Bisnis.com, JAKARTA - Asosiasi Produsen Serat dan Benang Filament (APSyFI) mengaku lega atas kebijakan yang diumumkan Presiden Prabowo Subianto bahwa kenaikan pajak pertambahan nilai (PPN) menjadi 12% tahun depan hanya berlaku untuk barang/jasa dengan kategori mewah.
Ketua Umum APSyFI Redma Gita Wirawasta mengatakan, kebijakan tersebut tidak akan membebani rantai nilai produksi industri karena hanya akan dikenakan pada produk akhir, bukan bahan baku maupun bahan intermediate.

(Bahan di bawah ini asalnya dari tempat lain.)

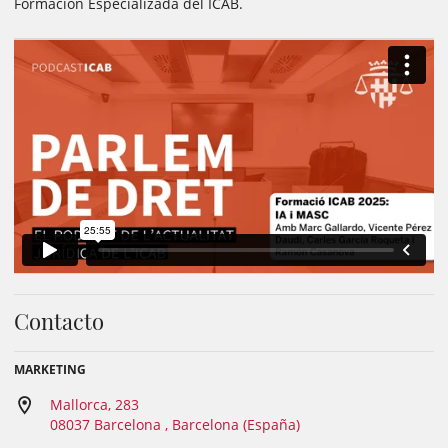
Formación Especializada del ICAB.
Contacto
MARKETING
Mallorca, 283
08037 Barcelona , Barcelona (España)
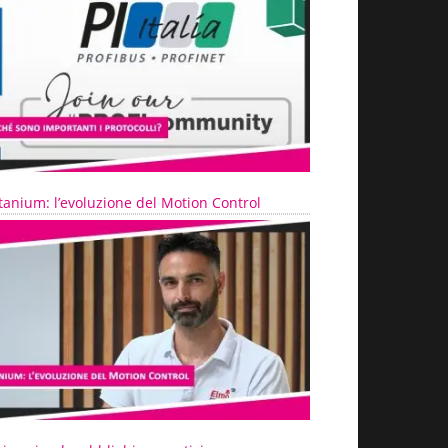
tanium: l’evoluzione del Motion Control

"Saya kira keputusan pemerintah ini sudah tepat karena yang ditarget adalah barang mewah," kata Redma kepada Bisnis, Senin (9/12/2024).
Dia meyakini PPN 12% hanya untuk barang mewah tidak menjadi beban biaya produksi di industri manufaktur. Menurut dia, yang terkena imbas dari kebijakan tersebut yakni daya beli kelas menengah ke atas meskipun hanya naik 1%.
Sebelumnya, kebijakan PPN 12% yang dikenakan pada seluruh rantai pasok dikhawatirkan berimbas pada beban arus kas karena produsen harus menyediakan tambahan modal untuk cashflow berupa beban bunga akibat pengkreditan PPN.
"Kalau PPN terkena di rantai nilai, PPN 12%, hitungan pajak final di konsumennya bisa sekitar 21%," tuturnya.
Baca Juga
Kendati demikian, Redma menilai dampak kenaikan PPN untuk barang mewah juga akan dikritisi oleh sektor transportasi, termasuk logistik. Dia berharap pemerintah mempertimbangkan dampak yang akan memicu kenaikan ongkos logistik.
"Ini baiknya menjadi note pemerintah agar dilakukan cost efisisensi di sektor logistik," terangnya.
Di sisi lain, APSyFI lebih mendesak pemerintah untuk membereskan impor dan perdagangan barang-barang ilegal. Menurut dia, pengentasan barang impor ilegal merupakan hal utama untuk mengembalikan kondisi industri manufaktur.
"Sekaligus menaikan pendapatan pajak pemerintah tanpa membebani industri dan konsumen," pungkasnya.